To most of those in the racing industry, “slaughter” is a dirty word. On both an emotional level and a business level, there is no place for slaughter in our industry.
While it is hard to stomach viewing the YouTube sneak-videos of slaughter plants and to picture any horse passing through the stocks to meet his end in such an inhumane manner, 7,000 racehorses met their demise under such conditions last year.
Acknowledged as much for their strong work ethic as they are for their hearts and personalities, racehorses are never simply livestock to the people who work with them daily, but are companions, partners, and, at the very least, individuals with their own quirks and attitudes.
Business-wise, the negative publicity surrounding slaughter from animal activists and humanitarians outside of racing has accounted for a drop in interest in what was once truly the Sport of Kings.
The throwaway nature of our society regularly tosses unwanted items into the garbage. Unfortunately, racehorses often fall into the unwanted category when they stop being productive on the track. Reality steps in, and our business sense tells us to cut out losses, even when it means closing our eyes to the fate of an animal with which we once shared a winner’s circle photo or a donut or a bag of peppermints.

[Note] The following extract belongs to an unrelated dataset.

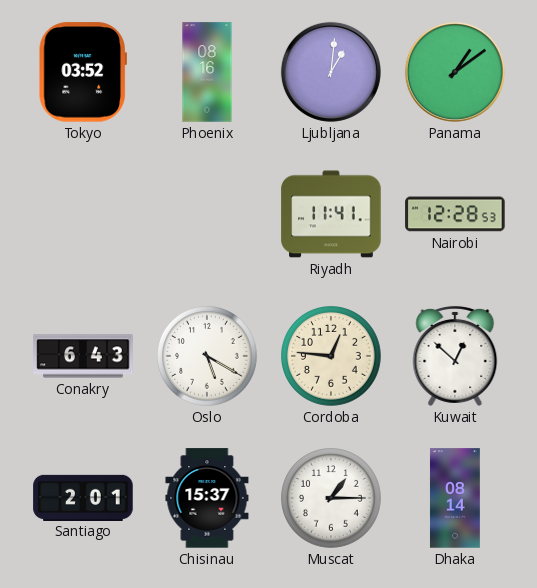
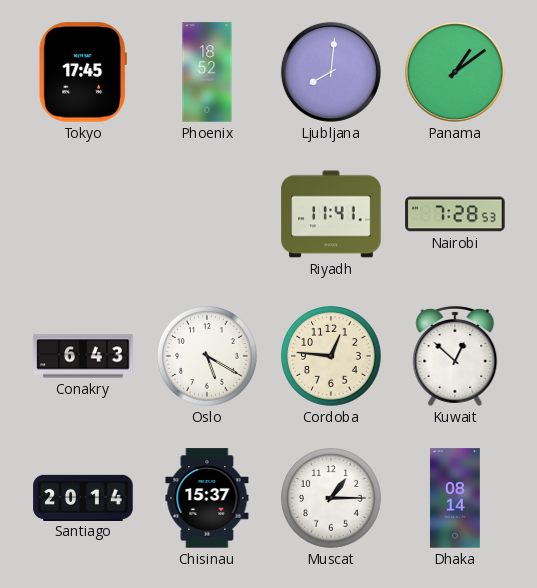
Tokyo: 03:52 -> 17:45
Phoenix: 08:16 -> 18:52
Ljubljana: 1:01 -> 8:01
Nairobi: 12:28 -> 7:28
Santiago: 2:01 -> 20:14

In May 2008, the Pennsylvania Thoroughbred Horsemen’s Association of Philadelphia Park – now Parx Racing – came up with a program at the same time it took a stand against slaughter. By issuing a zero-tolerance policy, horsemen were warned that any trainer or owner found to be responsible for a horse ending up in a kill pen, livestock auction, or at slaughter would lose his license. Funded by the PTHA, the horsemen, and the racetrack, “Turning for Home” has established a plan that negates the need for slaughter through rehabilitation and adoption and through humane euthanasia when necessary.
Sadly, with a poor economy and the expense of owning farmland, it is unrealistic to believe that every horse can live out its life as a pasture ornament.
Horses that have been diagnosed by at least two veterinarians as having permanent and severe or degenerative joint damage, with severe fractures that won’t respond to surgery, and with other injuries that will prevent a horse from ever going on to any type of second career, can be candidates for euthanasia.
Unfortunately, euthanasia is much more costly than sending a horse to slaughter. The veterinary call fee, price of euthanasia drugs, and carcass removal can range in price from $350 to $650. Euthanasia “clinics” are now scheduled by some retirement programs and can offer lower prices as well as a respectful death for horses when there is no alternative.
Turning for Home’s business plan has been met with enthusiasm at other tracks that are trying to put similar programs in place. However, the “unwanted horse” problem must also be countered by cutting down on injuries and irresponsible breeding, along with continued research and work on a national level to insure the safety of track surfaces and the safety of the racehorse through better medication rules and trainer licensing. More horses will retire sound and be able to go on to new careers.
Changing society’s outlook toward the old, broken, or unwanted seems an insurmountable task, but, like Turning for Home’s tagline, perhaps the entire racing industry can be encouraged to “take care of its own”, so that the word “slaughter” can be removed from its vocabulary, too.